Una llanta en buen estado no solo le ayudará a que el auto mejore el desempeño, sino también, disminuirá el riesgo de accidentes, y/o de tener multas de tránsito en el futuro. De acuerdo con el artículo 131 de la Ley 769 de 2002, las multas por no realizar la revisión técnico-mecánica en los plazos establecidos puede alcanzar hasta los 15 SMVL.

En pro del bienestar y de la seguridad de los conductores, pasajeros y peatones en el país, expertos de Hankook Tire, empresa líder en la fabricación de llantas, recomienda a los usuarios estar muy atentos a las siguientes señales que le ayudaran a identificar si la llanta debe ser cambiada pronta o inmediatamente.

1. DOT (fecha de fabricación): No debe usar llantas por más de cinco años a partir de la fabricación. El hule se hace duro, se rompe y se pierden algunas propiedades importantes, como la adherencia. Para conocer cuando se fabricó una llanta busque en la parte lateral un cifrado de cuatro dígitos que indica la semana y el año de fabricación.

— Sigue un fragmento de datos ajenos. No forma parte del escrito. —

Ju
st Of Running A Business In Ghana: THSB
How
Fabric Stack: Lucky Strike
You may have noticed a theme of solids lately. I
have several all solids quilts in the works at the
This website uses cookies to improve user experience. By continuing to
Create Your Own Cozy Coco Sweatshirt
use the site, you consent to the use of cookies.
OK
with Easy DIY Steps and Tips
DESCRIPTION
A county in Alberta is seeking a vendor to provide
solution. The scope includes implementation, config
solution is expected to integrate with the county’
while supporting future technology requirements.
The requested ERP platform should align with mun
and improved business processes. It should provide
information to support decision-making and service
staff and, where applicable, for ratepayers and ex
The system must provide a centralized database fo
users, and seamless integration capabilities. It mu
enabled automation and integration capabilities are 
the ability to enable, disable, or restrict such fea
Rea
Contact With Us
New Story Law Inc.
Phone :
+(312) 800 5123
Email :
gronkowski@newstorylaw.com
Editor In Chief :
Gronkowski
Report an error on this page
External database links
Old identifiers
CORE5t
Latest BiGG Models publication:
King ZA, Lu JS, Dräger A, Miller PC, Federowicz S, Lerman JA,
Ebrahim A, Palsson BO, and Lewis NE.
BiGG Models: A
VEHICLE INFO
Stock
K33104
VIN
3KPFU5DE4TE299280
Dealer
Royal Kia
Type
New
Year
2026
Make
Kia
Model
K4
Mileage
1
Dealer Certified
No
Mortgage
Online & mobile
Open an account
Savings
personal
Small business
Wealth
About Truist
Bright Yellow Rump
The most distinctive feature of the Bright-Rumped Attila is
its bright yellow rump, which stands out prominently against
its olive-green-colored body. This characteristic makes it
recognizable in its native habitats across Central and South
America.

2. Revisar la banda de rodadura: Comprobar la profundidad de la ranura utilizando un calibrador de profundidad u observando el indicador de desgaste de la banda de rodadura en la parte lateral, le permitirá saber que tan desgastada se encuentra la llanta. Si la ranura presenta un desgaste por debajo de 2mm debe reemplazarse. Hankook recomienda comprobar el desgaste una vez al mes.

3. En caso de erosión severa o perforación de la llanta: Se recomienda comprar una nueva. El reemplazo de una llanta únicamente debe ser realizado por un técnico con experiencia.

4. Verificar si la llanta tiene algún tipo de rajaduras: Estas nacen en una llanta por envejecimiento, así como por la exposición de la llanta a altas temperaturas ocasionadas por el calor o por conducir en caminos agrestes.

5. La durabilidad de una llanta está relacionada con los hábitos de conducción y mantenimiento del vehículo: Recuerde siempre controlar aspectos como la velocidad, el frenado, el balanceo y presión de aire adecuada.